▶ _What you should do_: Starting at the line that contains "Newark Theatres (191, 194)", write out every line through the last one in the records below, word for word. Leave out any pictures.

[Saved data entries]
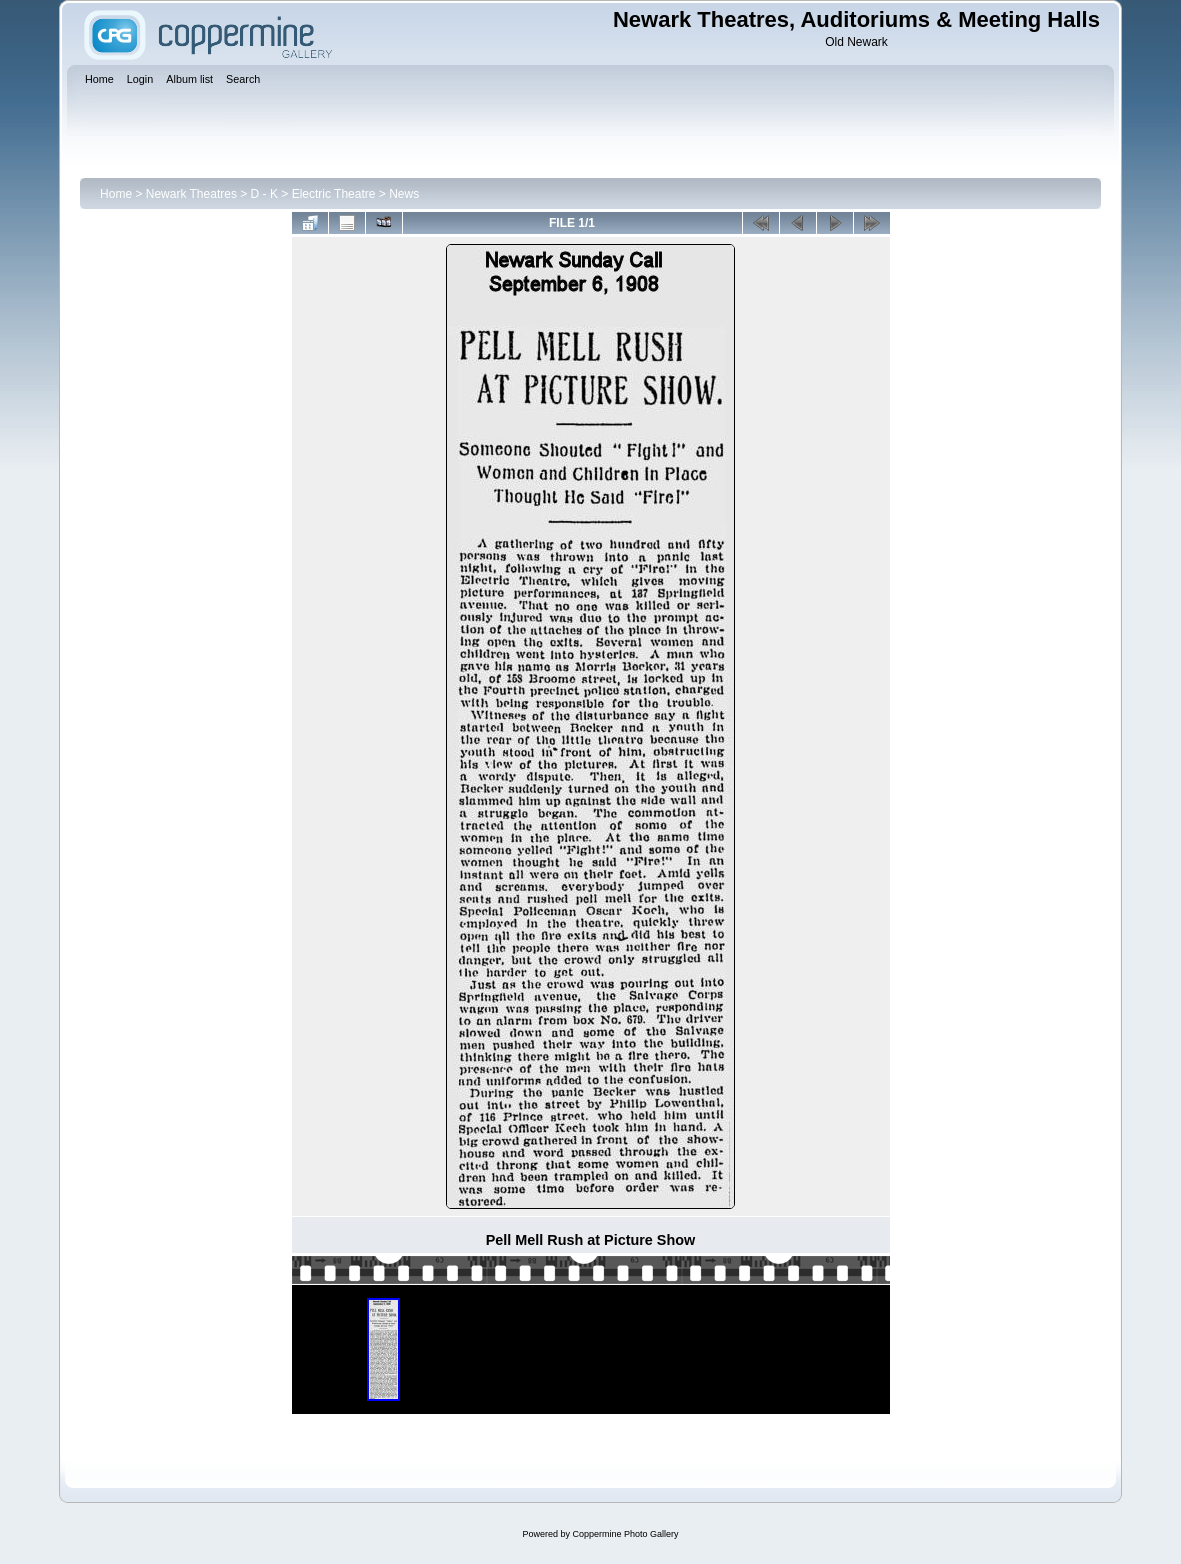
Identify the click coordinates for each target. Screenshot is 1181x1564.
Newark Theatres (191, 194)
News (404, 194)
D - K (264, 194)
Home (116, 194)
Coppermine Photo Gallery (625, 1534)
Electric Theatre (334, 194)
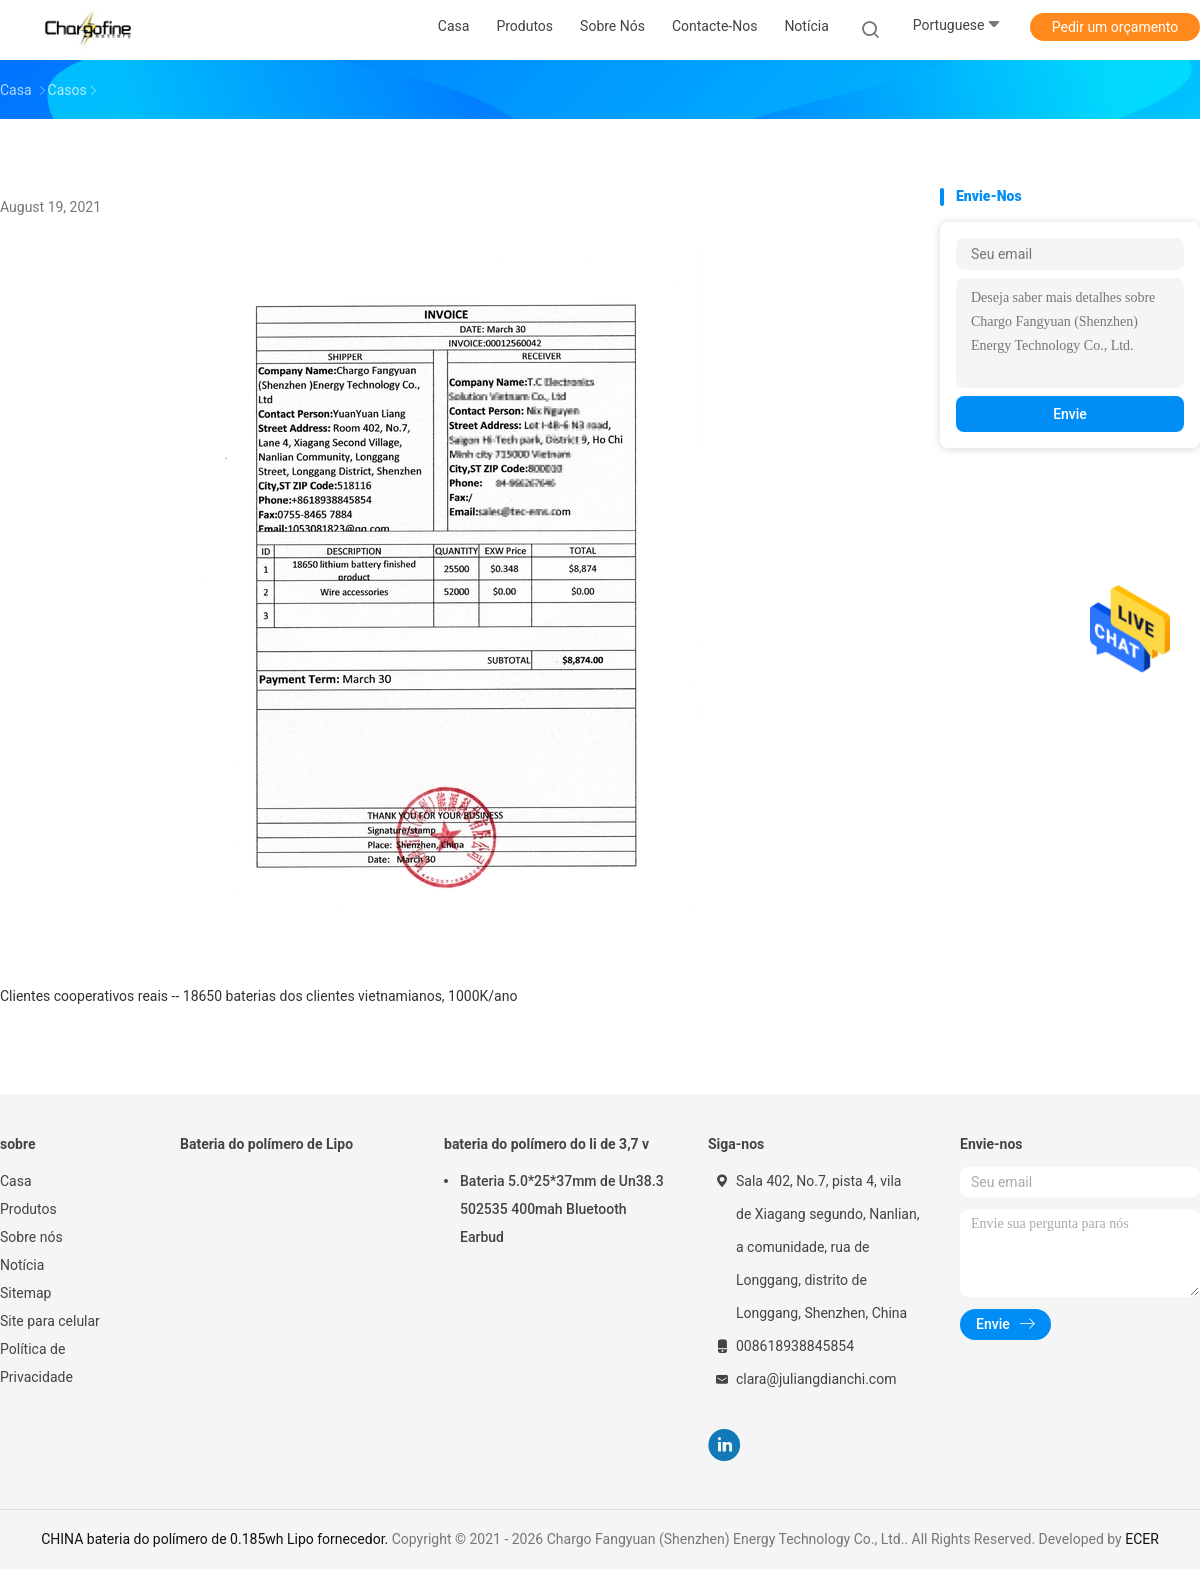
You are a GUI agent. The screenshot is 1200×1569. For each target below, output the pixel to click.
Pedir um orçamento (1115, 27)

▶ _Task solution_:
Newark Theatres (191, 194)
News (404, 194)
D - K (264, 194)
Home (116, 194)
Coppermine Photo Gallery (625, 1534)
Electric Theatre (334, 194)
You are a GUI agent. The screenshot is 1200×1569. For each target below, output the pixel to click.
Pedir um orçamento (1115, 27)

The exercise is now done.